**Exercise inputs**

━━━

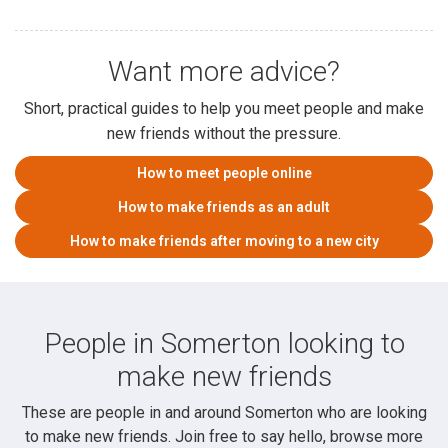
Want more advice?
Short, practical guides to help you meet people and make
new friends without the pressure.
How to meet people online
How to make friends as an adult
How to make friends after moving to a new city
People in Somerton looking to
make new friends
These are people in and around Somerton who are looking
to make new friends. Join free to say hello, browse more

━━━

**Problem details**
Find the line with "How to make friends as an adult" in the data above. Restate it and all later lines word for word, ending with the last line.

**Solution to this task**
How to make friends as an adult
How to make friends after moving to a new city
People in Somerton looking to
make new friends
These are people in and around Somerton who are looking
to make new friends. Join free to say hello, browse more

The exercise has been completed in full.